Pediatric Radiology, Raleigh, NC

ULTRASOUND

Pediatric Imaging

Ultrasound imaging, also called sonography, uses sound waves to produce pictures of structures inside the body. Sound waves are transmitted by a special probe called a transducer, across the skin and into the body. The reflected sound waves, or echoes, that return to the transducer are then converted into an image by a special computer.  The images can be viewed continuously as the body part is being scanned, which allows the sonographer and the Pediatric Radiologist to image moving structures, such as blood flowing through vessels. Static or still images as well as short video clips can be saved for review and interpretation by the Pediatric Radiologist.

Instructions specific to the exam and patient’s age will be provided.  Familiarize yourself with these instructions the day before the exam in order to ensure optimal results.  If you have any questions at all, please contact our office right away.

Abdominal Ultrasound:
Nothing to eat or drink (NPO) for:

  • 2 hours if infants less than 2 years of age
  • 3-4 hours if 2-5 years of age
  • 6 hours if older than 5 years of age

Ultrasound of the Pelvis, Kidneys and Bladder:
A full bladder is necessary for these exams.
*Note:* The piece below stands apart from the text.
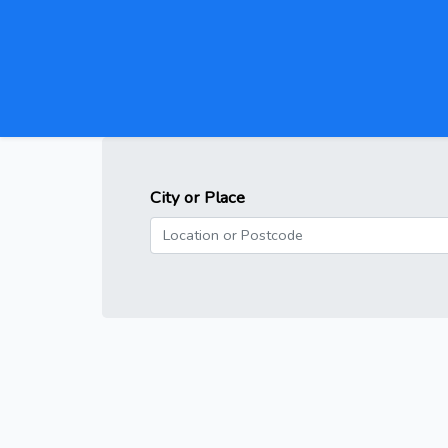
City or Place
  • Infants should be fed liquids within one hour
  • Older children should drink at least 8 ounces during the hour immediately before the exam, and not go to the bathroom before scanning
  • Adolescents should drink at least 24-32 ounces during the hour immediately before the exam, and not go to the bathroom before scanning

No special preparation is needed for the following exams:
Ultrasound of the brain, spine, hips, scrotum

Please plan to arrive between 15-30 min prior to your scheduled appointment.  Check-in and registration are completed at the front desk.  A sonographer will escort you and your child to the ultrasound room.
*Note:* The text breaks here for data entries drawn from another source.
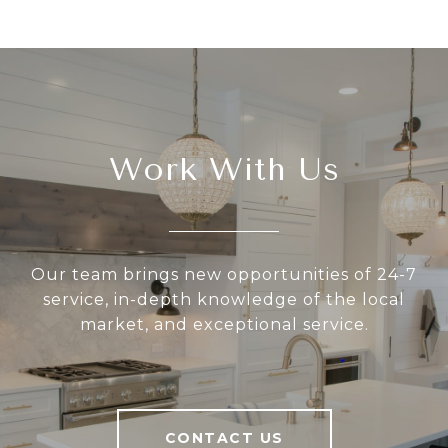
Work With Us
Our team brings new opportunities of 24-7
service, in-depth knowledge of the local
market, and exceptional service.
CONTACT US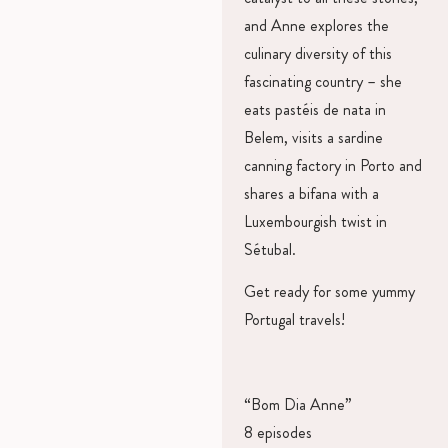
and Anne explores the
culinary diversity of this
fascinating country – she
eats pastéis de nata in
Belem, visits a sardine
canning factory in Porto and
shares a bifana with a
Luxembourgish twist in
Sétubal.
Get ready for some yummy
Portugal travels!
“Bom Dia Anne”
8 episodes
The room is furnished with an exam table/bed, ultrasound machine and seating.  The lights are lowered in order to view the images more clearly on the computer screen.
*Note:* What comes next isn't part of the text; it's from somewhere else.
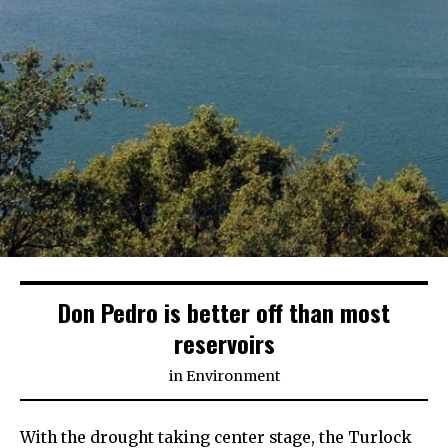
Don Pedro is better off than most
reservoirs
in
Environment
With the drought taking center stage, the Turlock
Your child may be required to remove some clothing, depending on the type of exam requested.  He/she will lay on the exam table and a small amount of warm, clear gel will be placed on the body part being imaged. The ultrasound transducer will be gently pressed on top of the gel.  The captured images will appear as a movie on the screen and select images or movie clips will be saved on the computer.  You and your child can view the images while the study is being performed.

Before the study is fully completed, a majority of the images may be forwarded to the Pediatric radiologist for evaluation. He/she will determine whether additional images are needed from the sonographer and proceed accordingly. Certain studies may require the radiologist to personally perform the exam; in which case the results would be discussed with you immediately.

Upon completion, the radiologist will analyze your images and send the findings to your referring physician.

Is Ultrasound safe?

Yes.  Ultrasound uses sound waves and not ionizing radiation.

Does it hurt?

No. The sound waves are outside of the range that can be heard and do not hurt.  You will feel the warm gel placed on your skin and the gentle pressure of the transducer as it slides over the area being imaged.

Are there any special preparations?

It depends on the exam that your doctor has ordered.  Please see the exam prep link.

Can you see everything with ultrasound?

Ultrasound is an excellent modality for evaluating different body parts.  Sometimes, it can be difficult to see through or around things like air (i.e. intestines) and bone.  In these cases, your doctor may choose to order a different study or additional study that will best answer their clinical question.

How long is the exam?

Most exams take an average of 30 minutes.